How do we pull our spouses away from their affair partner when they are so addicted to them and struggling with ending an affair?
Many of us have struggled with the situation after “D-day” where our spouses have difficulty ending an affair and we didn’t know how to act or how to convince our spouse that saving our marriage was the best choice. In yesterday’s post I discussed the book “Torn Asunder” and highlighted the four phases of an affair viewed by the infidel’s point of view.
I believe a lot of this information was insightful and eye opening. However, the question I had when I read about the destabilization phase is, how do we pull our spouses away from their affair partner when they are so addicted to them?
I believe there are many facts to take into consideration before desperation takes over. First of all, affairs usually run their course and die a natural death. The affairs that result in marriage have an extremely low success rate. Secondly, affairs never solve the problems that caused them. They can’t; by their very nature, affairs are artificial worlds in the midst of reality.
The question is what should you do after you find out about the affair? The information I am about to tell you is based on the book “Torn Asunder” and I am simply going to give you some advice Carder highlighted in his book.
Just as he discussed the phases of an affair, Carder also maps out the spouse’s process of recovery. He describes the phases as:
- Anguish and reattachment
During the awareness phase the spouse questions herself/himself, there is a sense of shame from perceived inadequacy. The spouse begins to make herself/himself more presentable, doing things that would please the cheater. This is when the cheater becomes resentful, thinking it was too little, too late.
Carder emphasizes that this is not the time to compete with the supposed enemy or try to win the infidel back by being nice, attractive, compliant, cooperative, etc. He continues to say by pursuing that line of attack, you would have to perform at ever-increasing levels for the rest of your life to reassure yourself that all is well in the marriage.

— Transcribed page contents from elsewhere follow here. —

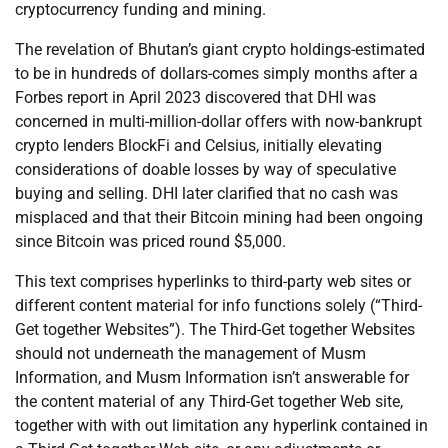
cryptocurrency funding and mining.
The revelation of Bhutan’s giant crypto holdings-estimated
to be in hundreds of dollars-comes simply months after a
Forbes report in April 2023 discovered that DHI was
concerned in multi-million-dollar offers with now-bankrupt
crypto lenders BlockFi and Celsius, initially elevating
considerations of doable losses by way of speculative
buying and selling. DHI later clarified that no cash was
misplaced and that their Bitcoin mining had been ongoing
since Bitcoin was priced round $5,000.
This text comprises hyperlinks to third-party web sites or
different content material for info functions solely (“Third-
Get together Websites”). The Third-Get together Websites
should not underneath the management of Musm
Information, and Musm Information isn’t answerable for
the content material of any Third-Get together Web site,
together with with out limitation any hyperlink contained in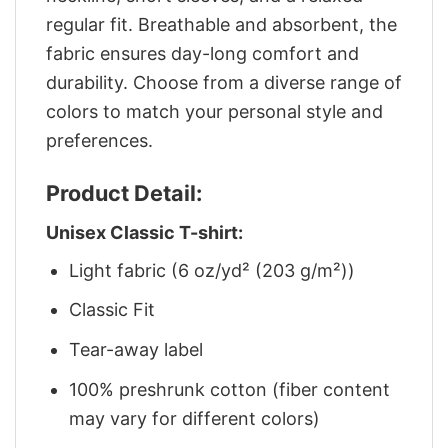
regular fit. Breathable and absorbent, the
fabric ensures day-long comfort and
durability. Choose from a diverse range of
colors to match your personal style and
preferences.
Product Detail:
Unisex Classic T-shirt:
Light fabric (6 oz/yd² (203 g/m²))
Classic Fit
Tear-away label
100% preshrunk cotton (fiber content
may vary for different colors)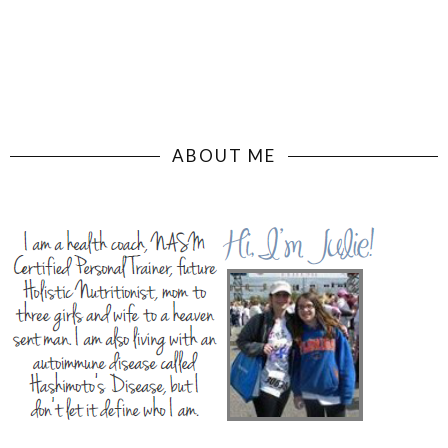
ABOUT ME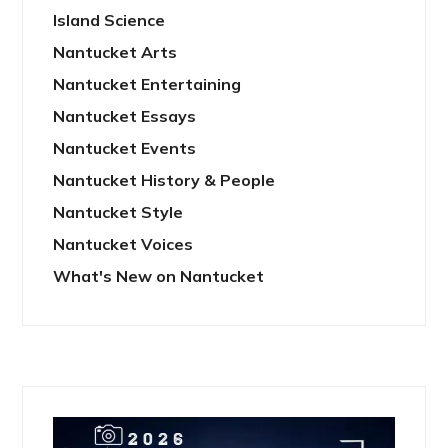
Island Science
Nantucket Arts
Nantucket Entertaining
Nantucket Essays
Nantucket Events
Nantucket History & People
Nantucket Style
Nantucket Voices
What's New on Nantucket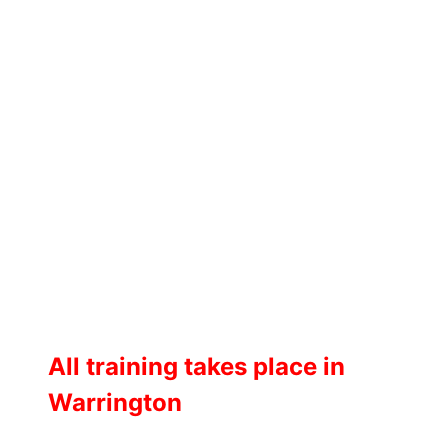
All training takes place in
Warrington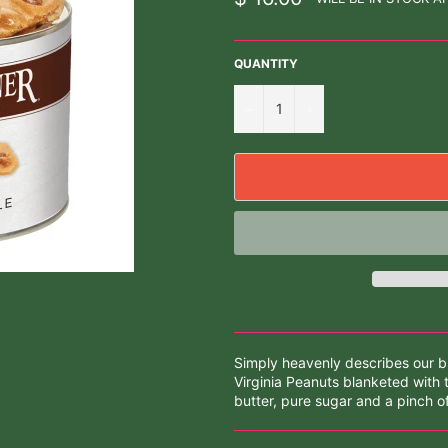
price
QUANTITY
−
+
Simply heavenly describes our but
Virginia Peanuts blanketed with 
butter, pure sugar and a pinch of 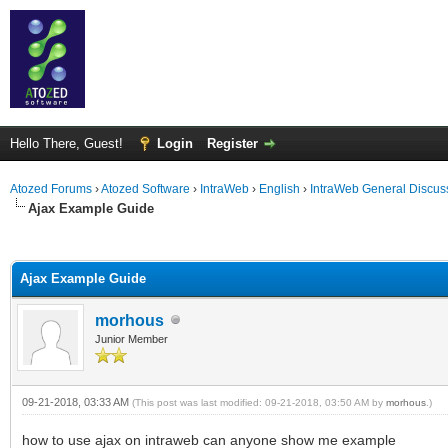
Hello There, Guest!
Login
Register
Atozed Forums
›
Atozed Software
›
IntraWeb
›
English
›
IntraWeb General Discus
Ajax Example Guide
ge
Ajax Example Guide
morhous
Junior Member
09-21-2018, 03:33 AM
(This post was last modified: 09-21-2018, 03:50 AM by
morhous
.)
how to use ajax on intraweb can anyone show me example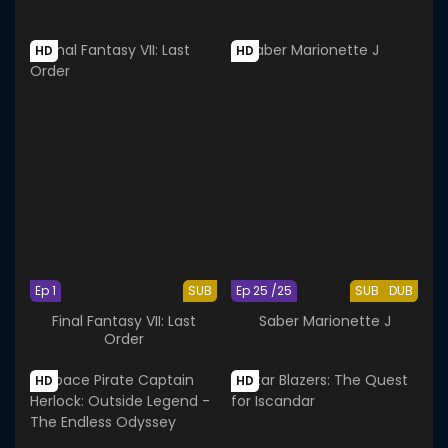
HD
HD
Ep 1
SUB
Ep 25 /25
SUB
DUB
Final Fantasy VII: Last
Saber Marionette J
Order
HD
HD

He says that the key to recovery is that both of you join forces to look at the situation that exists and to work on the marriage together to make this marriage different.
The next phase is anger. Carder believes that anger is absolutely necessary for true recovery to occur.

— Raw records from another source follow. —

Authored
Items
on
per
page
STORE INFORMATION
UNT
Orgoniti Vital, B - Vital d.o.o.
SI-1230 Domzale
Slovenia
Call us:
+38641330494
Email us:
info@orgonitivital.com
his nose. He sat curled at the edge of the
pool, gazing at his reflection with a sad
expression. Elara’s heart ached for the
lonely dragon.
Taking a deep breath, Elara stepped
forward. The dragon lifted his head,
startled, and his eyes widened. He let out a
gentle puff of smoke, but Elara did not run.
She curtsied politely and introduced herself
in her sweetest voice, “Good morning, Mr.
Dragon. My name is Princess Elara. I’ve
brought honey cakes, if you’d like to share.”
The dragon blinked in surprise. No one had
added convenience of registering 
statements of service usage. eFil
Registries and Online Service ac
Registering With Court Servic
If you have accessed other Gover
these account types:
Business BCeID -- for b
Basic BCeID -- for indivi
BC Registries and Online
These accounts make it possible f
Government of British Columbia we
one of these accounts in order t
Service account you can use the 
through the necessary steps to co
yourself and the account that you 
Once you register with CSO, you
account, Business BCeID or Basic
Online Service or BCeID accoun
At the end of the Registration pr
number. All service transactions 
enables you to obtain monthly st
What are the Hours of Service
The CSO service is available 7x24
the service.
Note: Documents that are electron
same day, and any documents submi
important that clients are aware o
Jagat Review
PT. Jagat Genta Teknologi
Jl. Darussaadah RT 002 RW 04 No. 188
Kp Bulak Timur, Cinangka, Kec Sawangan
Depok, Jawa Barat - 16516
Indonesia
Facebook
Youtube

This is the time for the infidel to tell all and the power to continue the marriage has passed on to the spouse. One of the great fears of the spouse is that if he/she expresses too much anger, the infidel will run back to the arms of the partner.
You need to remember that they have already been in their partners arms, now simply by being angry is not going to drive them back – there is more involved than that. If you are going to live together in the future, you need to live together differently.
The anguish phase is when some recovery can begin, but it won’t be a steady process. During this phase the spouse needs to realize that they can live without the infidel. She/he needs to realize that she/he has options and power. The chief benefit of this power is that it equalizes the relationship unlike before the affair.
One thing the betrayed spouse wants during this phase is guarantees that this won’t happen again. The closest thing to a guarantee that the infidel won’t stray again is for him of her to feel fully the pain that he/she has caused the wounded spouse. If he/she truly loves his/her spouse (and he/she usually does down deep) that will hurt him/her so much that he/she won’t want to inflict more pain on his/her loved one.
However, at this phase the infidel must make a choice whether to stay in the marriage or go with the affair partner. They cannot have their cake and eat it too. You need to bring the infidel to the point of choice which can be done orally or in written form.
The spouse must communicate to the infidel that it’s his/her move.
The spouse fully releases him/her to his/her choices and consequences. No more sitting on the fence.
Carder highly recommends seeking help on this by a counselor and he also recommends “Love Must Be Tough,” by James Dobson. Basically you are telling your spouse you will not tolerate this behavior any longer and it is your choice whether you stay in the marriage and “I will be ok with or without you.”
As you can see, getting your spouse to the point where he or she stops seeing the affair partner and finally ending an affair is a process. Like everything else. Doug and I can relate quite a bit to the process and phases that Carder spells out in his book.
The last phase is recovery and as we all know it is a long and involved process that I feel would be better addressed as a separate post. One interesting quote was “reattaching often takes about as long for the spouse as it did initially for the infidel to detach from their partner and become involved in the affair.”